Goal of the exercise —
Would you output all the lines below precisely as they stand, leaving each picture out?

Saved data entries:
*****
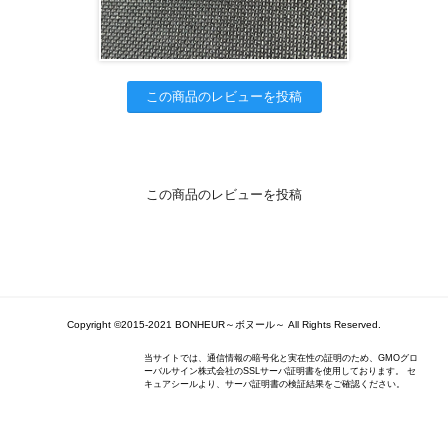
この商品のレビューを投稿
この商品のレビューを投稿
Copyright ©2015-2021 BONHEUR～ボヌール～ All Rights Reserved.
当サイトでは、通信情報の暗号化と実在性の証明のため、GMOグロ
ーバルサイン株式会社のSSLサーバ証明書を使用しております。 セ
キュアシールより、サーバ証明書の検証結果をご確認ください。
*****
Solution to this task —
この商品のレビューを投稿
この商品のレビューを投稿
Copyright ©2015-2021 BONHEUR～ボヌール～ All Rights Reserved.
当サイトでは、通信情報の暗号化と実在性の証明のため、GMOグロ
ーバルサイン株式会社のSSLサーバ証明書を使用しております。 セ
キュアシールより、サーバ証明書の検証結果をご確認ください。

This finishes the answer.